The farm is situated in the elephant corridor (a strip of land that allows elephants to move between habitats) and is regularly raided by the tuskers. This opened her eyes anew to how critical it is to protect the natural world and find ways to reduce human-wildlife conflict. The couple has since turned over half of their farmland into a forest interspersed with water bodies in an effort to coexist with the elephants, and provide them safe passage.
Vishala launched the Buffalo Back Collective in 2013 to bring together small and marginal organic farmers and connect them directly to consumers. The goals of the collective include guaranteeing market access, fair price and better livelihood for farmers, and offering traceability to consumers.

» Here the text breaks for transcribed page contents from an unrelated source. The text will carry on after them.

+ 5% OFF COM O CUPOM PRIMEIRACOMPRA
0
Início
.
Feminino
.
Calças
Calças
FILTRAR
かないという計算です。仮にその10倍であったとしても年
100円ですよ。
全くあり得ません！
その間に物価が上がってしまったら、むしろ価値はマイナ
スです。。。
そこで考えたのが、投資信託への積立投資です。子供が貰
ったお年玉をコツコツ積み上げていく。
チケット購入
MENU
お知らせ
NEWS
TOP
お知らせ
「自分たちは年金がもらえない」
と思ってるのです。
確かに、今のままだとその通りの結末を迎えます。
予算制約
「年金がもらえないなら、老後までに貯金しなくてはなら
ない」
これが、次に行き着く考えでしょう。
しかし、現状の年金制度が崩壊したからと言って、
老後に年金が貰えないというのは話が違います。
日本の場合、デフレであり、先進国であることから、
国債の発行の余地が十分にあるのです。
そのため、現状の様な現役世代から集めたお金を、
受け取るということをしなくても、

Over the years, Vishala has devoted herself to seeking out and preserving endangered ancient grains and seeds. “India had more than 100,000 types of folk and native rice before the advent of the green revolution in the late sixties. We have lost tens of thousands of climate-resilient varieties of rice in the last half century alone,” she explains.

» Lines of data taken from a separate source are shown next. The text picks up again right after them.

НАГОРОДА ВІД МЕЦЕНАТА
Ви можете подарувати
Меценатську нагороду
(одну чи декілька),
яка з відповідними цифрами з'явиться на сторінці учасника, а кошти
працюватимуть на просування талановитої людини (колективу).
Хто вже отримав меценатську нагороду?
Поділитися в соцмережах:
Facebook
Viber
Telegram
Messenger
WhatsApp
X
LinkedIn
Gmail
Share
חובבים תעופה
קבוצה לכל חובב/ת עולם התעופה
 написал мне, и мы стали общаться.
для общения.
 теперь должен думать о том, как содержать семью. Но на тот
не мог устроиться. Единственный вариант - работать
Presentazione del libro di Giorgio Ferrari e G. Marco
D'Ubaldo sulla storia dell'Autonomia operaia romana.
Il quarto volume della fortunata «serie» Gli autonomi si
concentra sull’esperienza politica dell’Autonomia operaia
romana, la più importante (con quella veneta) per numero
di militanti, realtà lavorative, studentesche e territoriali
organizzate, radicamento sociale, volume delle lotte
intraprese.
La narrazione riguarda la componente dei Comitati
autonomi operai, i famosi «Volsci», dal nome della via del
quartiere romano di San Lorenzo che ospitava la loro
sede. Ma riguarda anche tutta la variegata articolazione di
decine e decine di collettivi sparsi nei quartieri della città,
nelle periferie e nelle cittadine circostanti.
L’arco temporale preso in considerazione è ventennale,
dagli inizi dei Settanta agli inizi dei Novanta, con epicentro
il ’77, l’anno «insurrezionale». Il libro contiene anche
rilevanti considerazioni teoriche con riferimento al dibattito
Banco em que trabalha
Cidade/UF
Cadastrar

At any point in time, there are at least a dozen heirloom and folk rice varieties available at Buffalo Back. Katari Bhog, Dudheswar, Rajamudi, Gobindobhog, Mapillai Samba, Thooyamalli and Karuppu Kavuni are just some of them. “I insist on using the correct names to raise awareness among consumers. When you start asking for specific varieties by name, it encourages farmers to grow more of them. This is a small attempt to try and reclaim the food diversity we’ve lost.”
Women’s work—unwaged domestic labour that has been performed for centuries but never acknowledged—is another constant preoccupation with Vishala. It’s why she rescues every abandoned mortar she sees on Bangalore’s streets—objects that occupy the inner universe of homes and speak of women’s labour. It is also why she started an all-women bakery at her farm.

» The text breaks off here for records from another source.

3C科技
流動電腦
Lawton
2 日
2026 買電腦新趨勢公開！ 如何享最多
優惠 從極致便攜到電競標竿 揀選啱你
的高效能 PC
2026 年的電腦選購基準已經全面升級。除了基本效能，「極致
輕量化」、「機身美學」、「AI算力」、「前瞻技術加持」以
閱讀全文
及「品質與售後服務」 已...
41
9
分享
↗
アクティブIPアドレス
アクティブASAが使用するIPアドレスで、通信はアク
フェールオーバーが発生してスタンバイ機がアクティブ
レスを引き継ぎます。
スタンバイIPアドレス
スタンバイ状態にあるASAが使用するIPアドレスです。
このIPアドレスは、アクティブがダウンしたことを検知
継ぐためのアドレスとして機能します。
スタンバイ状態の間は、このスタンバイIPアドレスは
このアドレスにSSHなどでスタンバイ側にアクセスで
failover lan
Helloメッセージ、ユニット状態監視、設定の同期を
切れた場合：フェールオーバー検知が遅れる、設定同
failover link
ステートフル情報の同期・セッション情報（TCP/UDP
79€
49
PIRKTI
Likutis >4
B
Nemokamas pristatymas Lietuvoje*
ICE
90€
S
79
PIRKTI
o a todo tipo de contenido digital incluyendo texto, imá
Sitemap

“With very few, and sometimes no decision-making opportunities in their own homes, this bakery liberates the women who work here,” she explains. “This space belongs to them. The grains, the salt, the heat and every element of nature belongs to them. They decide, they bake, and at the end of the day, when they pull out trays of cookies and loaves of bread, it’s food that tastes of social justice.”
“I cook…what’s your superpower?” Vishala asks, as she hand pounds fresh coconut, shallots, garlic and green chillies for her grandmother’s puzhukku—a dish of lentils and root vegetables. Bins of heirloom grain, fragrant fruits, and vibrant green, red and yellow vegetables are readied for market day. The produce is so fresh, they tinge the air with the scent of the earth that they were picked from. Vishala’s chippiparais (Indian sighthounds), Shakti and Mahalakshmi, and the resident ginger cat, Tara, vie for her attention. Scarlet clock vines and rescued mortars and pestles dot the courtyard. Sunlight streams onto the red oxide floor of her home on a nippy February morning. The past comes alive.
Archana Pidathala is a writer and publisher based in Barcelona. Her first book, Five Morsels of Love, a cookbook based on her grandmother’s 1974 Telugu cookbook, Vanita Vanṭakālu, was shortlisted for the 2017 Art of Eating prize. She spent over a decade working in technology before quitting her Product Management job to recreate her grandmother’s recipes and venture into writing and publishing. Her recent cookbook is Why Cook.
The Buffalo Back stores across Bangalore (including one at Vishala’s home) offer organic vegetables and fruits, heirloom grains, flours, oils and spices. The larger organisation, Buffalo Back Collective, works with small and marginal farmers who follow sustainable agricultural practices and makes their chemical-free produce available to urban consumers. The collective also promotes an all-women bakery.